GINÉS.- Amén... ¿Quiere que vaya a la huerta de Bellido, ahí, detrás de la torre, y pida patatas, una col... et religua?
SALOMÉ.- (Vivamente.) ¿Qué has dicho? ¡Si no te callas...! Antes pediré yo limosna por los caminos que humillarme a Feliciana, la viuda escandalosa...
GINÉS.- Si está en Ansó... Rara vez viene acá.
SALOMÉ.- Mejor... Ginés, no, no... Huye del demonio...
GINÉS.- ¿El demonio?... ¡Si es muy guapa!
SALOMÉ.- (Enojada.) Tonto... ¿qué sabes tú?
JOSÉ LEÓN.- (Que despierta y se incorpora.) ¡Ginés!
GINÉS.- ¿Qué?
JOSÉ LEÓN.- ¿Has concluido la mudanza? ¿Está aquí todo, la herramienta, los aperos, los sacos de hilaza?
SALOMÉ.- Todo está aquí.
GINÉS.- Menos la maleta chica, que no he podido encontrar.
JOSÉ LEÓN.- ¿Se habrá perdido?
GINÉS.- No lo creo. Se encargó de traerla la tía Blasa, y... no sé.

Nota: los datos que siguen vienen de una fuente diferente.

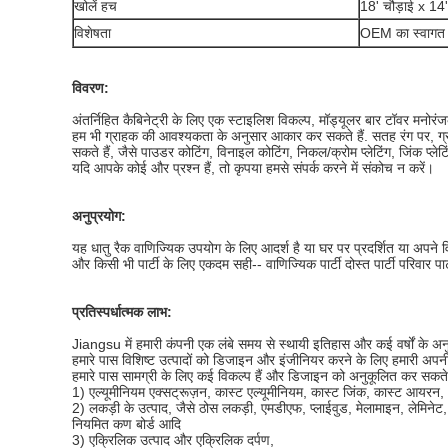
खोलें हच
18' चौड़ाई x 14
विशेषता
OEM का स्वागत 
विवरण:
अंतर्निहित कैबिनेट्री के लिए एक स्टाइलिश विकल्प, मॉड्यूलर बार टॉवर मनोर
हम भी ग्राहक की आवश्यकता के अनुसार आकार कर सकते हैं. सतह रंग पर, ग्रा
सकते हैं, जैसे पाउडर कोटिंग, विनाइल कोटिंग, निकल/क्रोम प्लेटिंग, जिंक प्लेट
यदि आपके कोई और प्रश्न हैं, तो कृपया हमसे संपर्क करने में संकोच न करें।
अनुप्रयोग:
यह धातु रैक वाणिज्यिक उपयोग के लिए आदर्श है या घर पर प्रदर्शित या अपने व
और किसी भी पार्टी के लिए एकदम सही-- वाणिज्यिक पार्टी दोस्त पार्टी परिवार पा
प्रतिस्पर्धात्मक लाभ:
Jiangsu में हमारी कंपनी एक लंबे समय से स्थायी इतिहास और कई वर्षों के अनुभव
हमारे पास विशिष्ट उत्पादों को डिजाइन और इंजीनियर करने के लिए हमारी अपन
हमारे पास सामग्री के लिए कई विकल्प हैं और डिजाइन को अनुकूलित कर सकते ह
1) एल्यूमीनियम एक्सट्रूज़न, कास्ट एल्यूमीनियम, कास्ट जिंक, कास्ट आयरन,
2) लकड़ी के उत्पाद, जैसे ठोस लकड़ी, एमडीएफ, प्लाईवुड, मेलामाइन, लेमिनेट,
नियमित कण बोर्ड आदि
3) एक्रिलिक उत्पाद और एक्रिलिक दर्पण,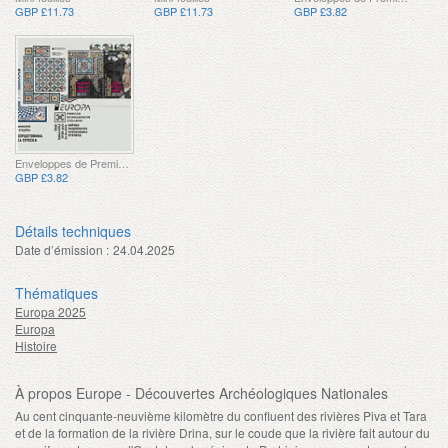
GBP £11.73
GBP £11.73
GBP £3.82
Enveloppes de Premier Jour
GBP £3.82
Détails techniques
Date d’émission :
24.04.2025
Thématiques
Europa 2025
Europa
Histoire
À propos Europe - Découvertes Archéologiques Nationales
Au cent cinquante-neuvième kilomètre du confluent des rivières Piva et Tara
et de la formation de la rivière Drina, sur le coude que la rivière fait autour du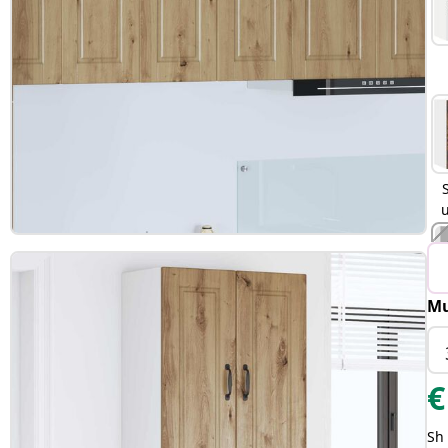
Mu
€
Sh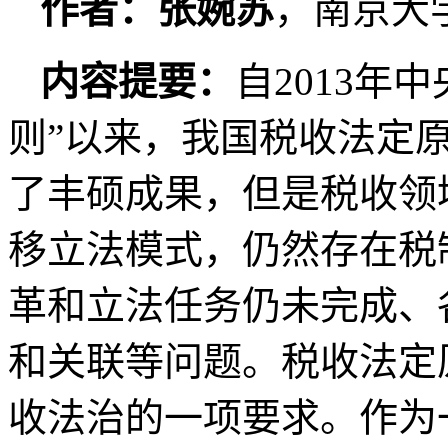
作者：张婉苏
，南京大
内容提要：
自2013年
则”以来，我国税收法定
了丰硕成果，但是税收领
移立法模式，仍然存在税
革和立法任务仍未完成、
和关联等问题。税收法定
收法治的一项要求。作为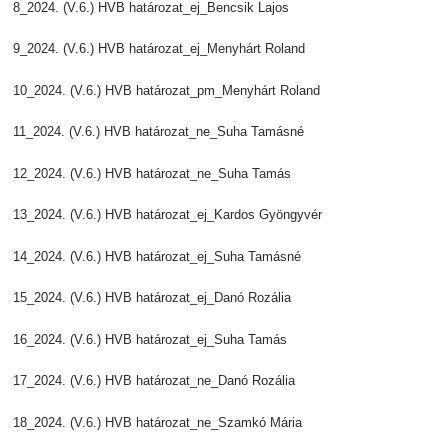
8_2024. (V.6.) HVB határozat_ej_Bencsik Lajos
9_2024. (V.6.) HVB határozat_ej_Menyhárt Roland
10_2024. (V.6.) HVB határozat_pm_Menyhárt Roland
11_2024. (V.6.) HVB határozat_ne_Suha Tamásné
12_2024. (V.6.) HVB határozat_ne_Suha Tamás
13_2024. (V.6.) HVB határozat_ej_Kardos Gyöngyvér
14_2024. (V.6.) HVB határozat_ej_Suha Tamásné
15_2024. (V.6.) HVB határozat_ej_Danó Rozália
16_2024. (V.6.) HVB határozat_ej_Suha Tamás
17_2024. (V.6.) HVB határozat_ne_Danó Rozália
18_2024. (V.6.) HVB határozat_ne_Szamkó Mária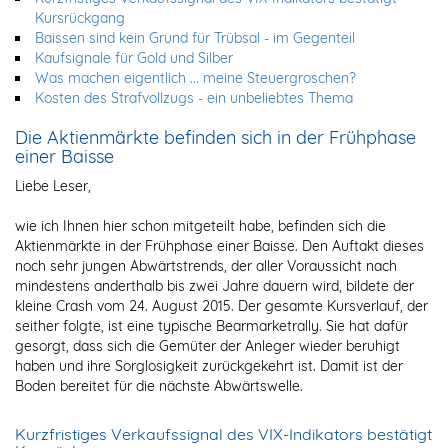
Kursrückgang
Baissen sind kein Grund für Trübsal - im Gegenteil
Kaufsignale für Gold und Silber
Was machen eigentlich ... meine Steuergroschen?
Kosten des Strafvollzugs - ein unbeliebtes Thema
Die Aktienmärkte befinden sich in der Frühphase
einer Baisse
Liebe Leser,
wie ich Ihnen hier schon mitgeteilt habe, befinden sich die
Aktienmärkte in der Frühphase einer Baisse. Den Auftakt dieses
noch sehr jungen Abwärtstrends, der aller Voraussicht nach
mindestens anderthalb bis zwei Jahre dauern wird, bildete der
kleine Crash vom 24. August 2015. Der gesamte Kursverlauf, der
seither folgte, ist eine typische Bearmarketrally. Sie hat dafür
gesorgt, dass sich die Gemüter der Anleger wieder beruhigt
haben und ihre Sorglosigkeit zurückgekehrt ist. Damit ist der
Boden bereitet für die nächste Abwärtswelle.
Kurzfristiges Verkaufssignal des VIX-Indikators bestätigt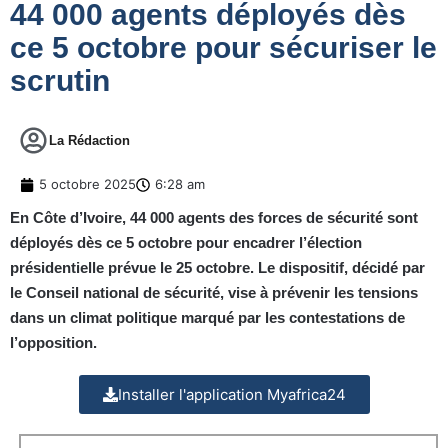
44 000 agents déployés dès
ce 5 octobre pour sécuriser le
scrutin
La Rédaction
5 octobre 2025
6:28 am
En Côte d’Ivoire, 44 000 agents des forces de sécurité sont
déployés dès ce 5 octobre pour encadrer l’élection
présidentielle prévue le 25 octobre. Le dispositif, décidé par
le Conseil national de sécurité, vise à prévenir les tensions
dans un climat politique marqué par les contestations de
l’opposition.
Installer l'application Myafrica24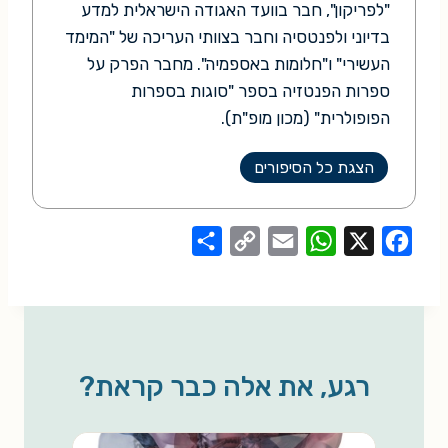
"לפריקון", חבר בוועד האגודה הישראלית למדע
בדיוני ולפנטסיה וחבר בצוותי העריכה של "המימד
העשירי" ו"חלומות באספמיה". מחבר הפרק על
ספרות הפנטזיה בספר "סוגות בספרות
הפופולרית" (מכון מופ"ת).
הצגת כל הסיפורים
S
C
E
W
X
F
h
o
m
h
a
a
p
a
a
c
r
y
i
t
e
e
L
l
s
b
רגע, את אלה כבר קראת?
i
A
o
n
p
o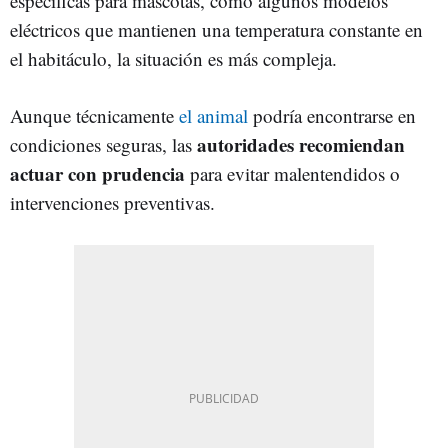
específicas para mascotas, como algunos modelos
eléctricos que mantienen una temperatura constante en
el habitáculo, la situación es más compleja.
Aunque técnicamente
el animal
podría encontrarse en
autoridades recomiendan
condiciones seguras, las
actuar con prudencia
para evitar malentendidos o
intervenciones preventivas.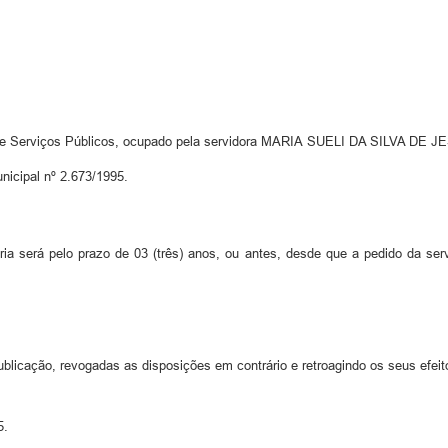
 Serviços Públicos, ocupado pela servidora MARIA SUELI DA SILVA DE JESU
unicipal nº 2.673/1995.
ria será pelo prazo de 03 (três) anos, ou antes, desde que a pedido da serv
ublicação, revogadas as disposições em contrário e retroagindo os seus efeit
5.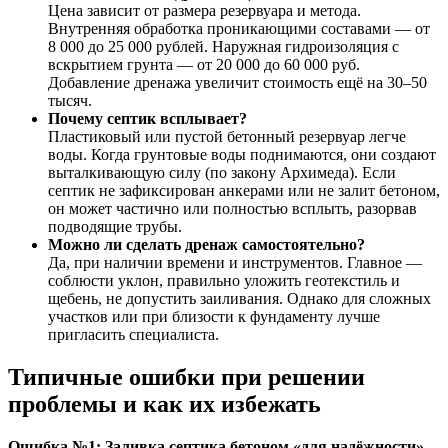
Цена зависит от размера резервуара и метода.
Внутренняя обработка проникающими составами — от
8 000 до 25 000 рублей. Наружная гидроизоляция с
вскрытием грунта — от 20 000 до 60 000 руб.
Добавление дренажа увеличит стоимость ещё на 30–50
тысяч.
Почему септик всплывает?
Пластиковый или пустой бетонный резервуар легче
воды. Когда грунтовые воды поднимаются, они создают
выталкивающую силу (по закону Архимеда). Если
септик не зафиксирован анкерами или не залит бетоном,
он может частично или полностью всплыть, разорвав
подводящие трубы.
Можно ли сделать дренаж самостоятельно?
Да, при наличии времени и инструментов. Главное —
соблюсти уклон, правильно уложить геотекстиль и
щебень, не допустить заиливания. Однако для сложных
участков или при близости к фундаменту лучше
пригласить специалиста.
Типичные ошибки при решении
проблемы и как их избежать
Ошибка №1: Заливка септика бетоном «для надёжности».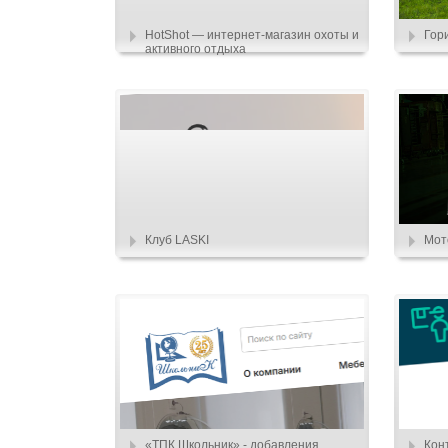
HotShot — интернет-магазин охоты и
Гор
активного отдыха
Клуб LASKI
Мот
«ТПК Школьник» - добавления
Кон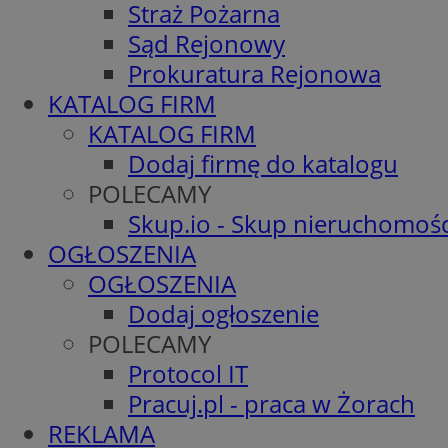
Straż Pożarna
Sąd Rejonowy
Prokuratura Rejonowa
KATALOG FIRM
KATALOG FIRM
Dodaj firmę do katalogu
POLECAMY
Skup.io - Skup nieruchomośc
OGŁOSZENIA
OGŁOSZENIA
Dodaj ogłoszenie
POLECAMY
Protocol IT
Pracuj.pl - praca w Żorach
REKLAMA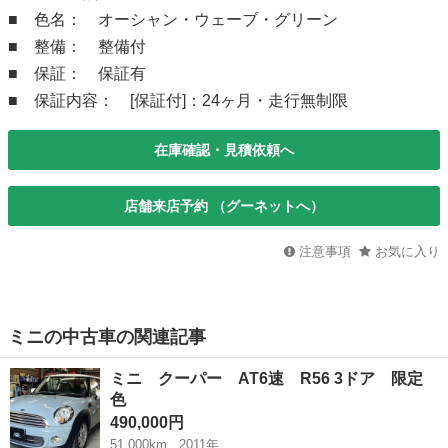
■ 色名： オーシャン・ウェーブ・グリーン
■ 整備： 整備付
■ 保証： 保証有
■ 保証内容： [保証付]：24ヶ月・走行無制限
在庫確認・見積依頼へ
店舗来店予約 （グーネットへ）
注意事項
お気に入り
ミニの中古車の関連記事
ミニ クーパー AT6速 R56 3ドア 限定
色
490,000円
51,000km
2011年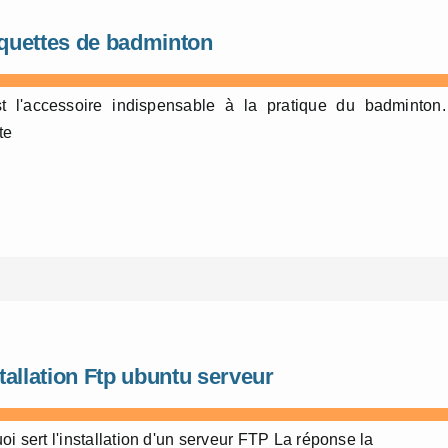
quettes de badminton
st l'accessoire indispensable à la pratique du badminton.
te
tallation Ftp ubuntu serveur
oi sert l'installation d'un serveur FTP La réponse la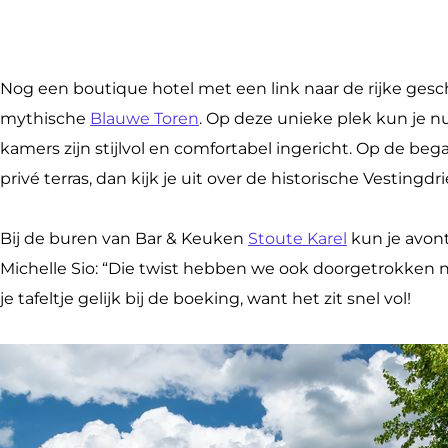
Nog een boutique hotel met een link naar de rijke gesc
mythische
Blauwe Toren
. Op deze unieke plek kun je 
kamers zijn stijlvol en comfortabel ingericht. Op de beg
privé terras, dan kijk je uit over de historische Vesti
Bij de buren van Bar & Keuken
Stoute Kare
l
kun je avont
Michelle Sio: “Die twist hebben we ook doorgetrokken na
je tafeltje gelijk bij de boeking, want het zit snel vol!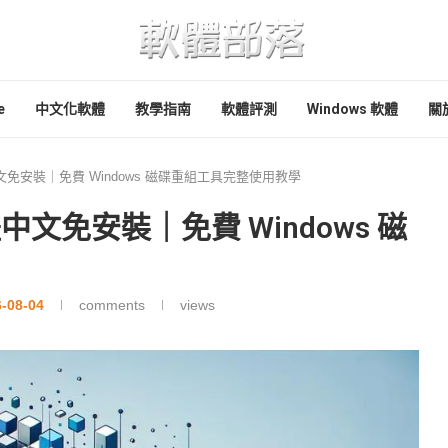
e
中文化軟體
教學指南
軟體評測
Windows 軟體
關
ag 繁體中文免安裝｜免費 Windows 磁碟重組工具完整使用教學
ag 繁體中文免安裝｜免費 Windows 磁
-08-04
comments
views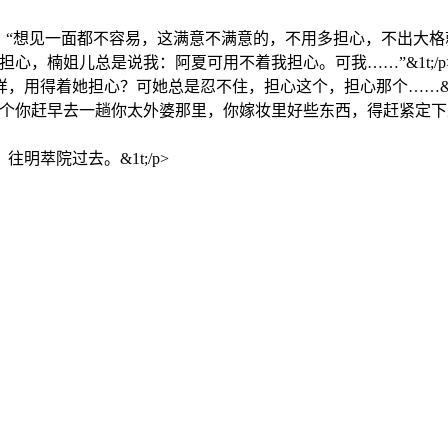
想见一面都不容易，这满意不满意的，不用多担心，不出大格就行。”
心，楠姐儿总是说我：阿夏可用不着我担心。可我……”&1t;/p
用得着她担心？可她总是忍不住，担心这个，担心那个……&1t;
儿个你赶早去一趟你太外婆那里，你嫁妆里好些东西，得赶紧定下
萃院过去。&1t;/p>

JOSÉ LEÓN.- Si se pierde... Pero nada hay en ella que pueda comprometerme... al menos no recuerdo... Bueno: ¿irás pronto a ese recado?
GINÉS.- Ahora mismo. Y permita San Pascasio bendito, abogado de las respuestas favorables, que la tengamos conforme a nuestros deseos. (JOSÉ LEÓN indica por señas a GINÉS que no hable de aquel asunto delante de SALOMÉ.) ¡Ah, sí!
JOSÉ LEÓN.- (En voz baja.) ¿Llevas la carta?
GINÉS.- Aquí la tengo.
JOSÉ LEÓN.- Pues date prisa... ¡Vivo, Ginés!